Studio album by Krizz Kaliko
- Released: May 6, 2008
- Genre: Hip hop, alternative hip hop, R&B
- Length: 72:50 (Explicit) 74:10 (Clean)
- Label: Strange Music
- Producer: David Sanders II, Robert Rebeck, Seven, Soleternity, TyJilla, Young Fyre

Krizz Kaliko chronology
|  | Vitiligo (2008) | Genius (2009) |

Tech N9ne Presents chronology
|  | Vitiligo (2008) | Monsterifik (2009) |

Singles from Vitiligo
- "Do It Like I Do It" Released: March 25, 2008;

= Vitiligo (album) =

Vitiligo is the debut album by American rapper Krizz Kaliko. His debut album comes after spending several years lending his voice to releases from Tech N9ne and his other labelmates. The album's title comes from the skin disorder vitiligo, which Krizz has.

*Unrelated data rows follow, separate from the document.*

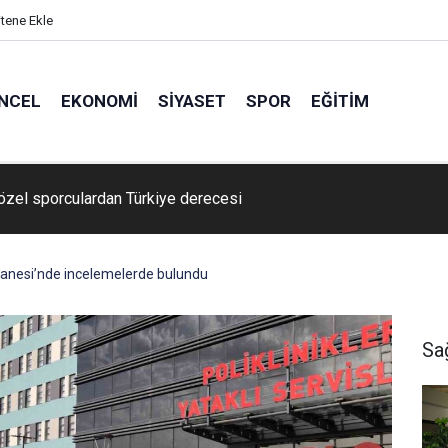
itene Ekle
NCEL
EKONOMI
SIYASET
SPOR
EĞITIM
lı incir üreticilerine ’kalite’ eğitimi
stanesi’nde incelemelerde bulundu
Sa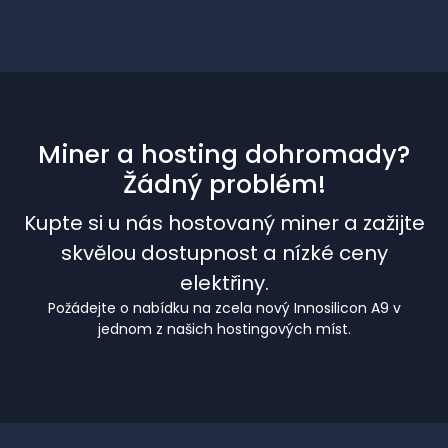
Miner a hosting dohromady?
Žádný problém!
Kupte si u nás hostovaný miner a zažijte
skvělou dostupnost a nízké ceny
elektřiny.
Požádejte o nabídku na zcela nový Innosilicon A9 v
jednom z našich hostingových míst.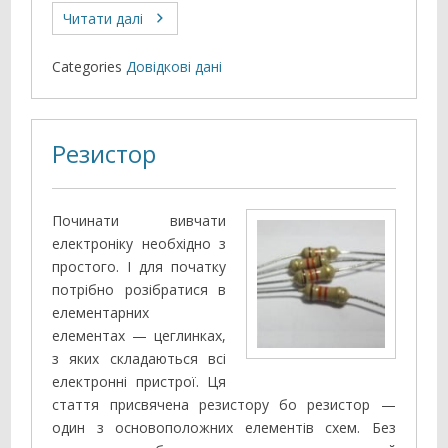
Читати далі
Categories
Довідкові дані
Резистор
Починати вивчати
електроніку необхідно з
простого. І для початку
потрібно розібратися в
елементарних
елементах — цеглинках,
з яких складаються всі
електронні пристрої. Ця
стаття присвячена резистору бо резистор —
один з основоположних елементів схем. Без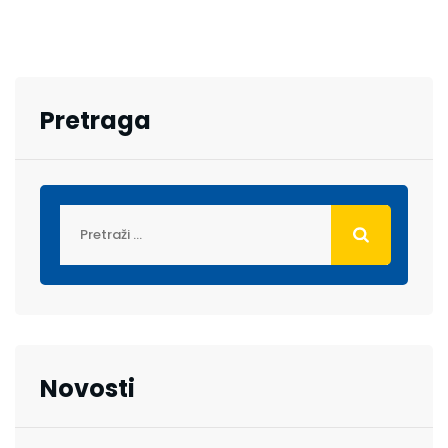
Pretraga
Novosti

The album contained several guests features, such as Tech N9ne, who appeared on a good portion of the album. Other names who appeared on the album include the group Twiztid, bay area rapper E-40 as well as several of Kaliko's fellow label mates. The clean version of the album included one more feature, King Gordy, on the track "Mirror, Mirror." Those who pre-ordered the album through F.Y.E. received a free bonus downloadable track titled "In Da Whip."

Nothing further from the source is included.